ASSIGNMENT: Keep the pictures out of the copy and print all the entries below exactly.

Page images and extracted text:
▼▼▼

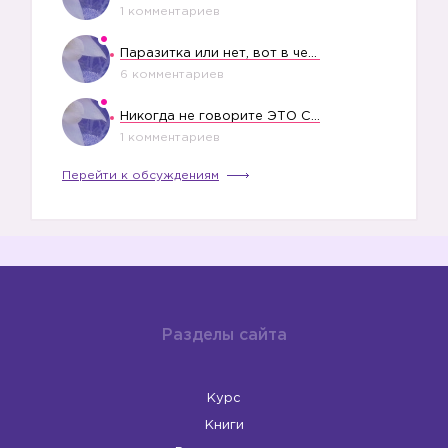
1 комментариев
Паразитка или нет, вот в чем вопрос?
6 комментариев
Никогда не говорите ЭТО СВОЕМУ РЕБЕНКУ
1 комментариев
Перейти к обсуждениям
Разделы сайта
Курс
Книги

▲▲▲

ANSWER SPACE:
1 комментариев
Паразитка или нет, вот в чем вопрос?
6 комментариев
Никогда не говорите ЭТО СВОЕМУ РЕБЕНКУ
1 комментариев
Перейти к обсуждениям
Разделы сайта
Курс
Книги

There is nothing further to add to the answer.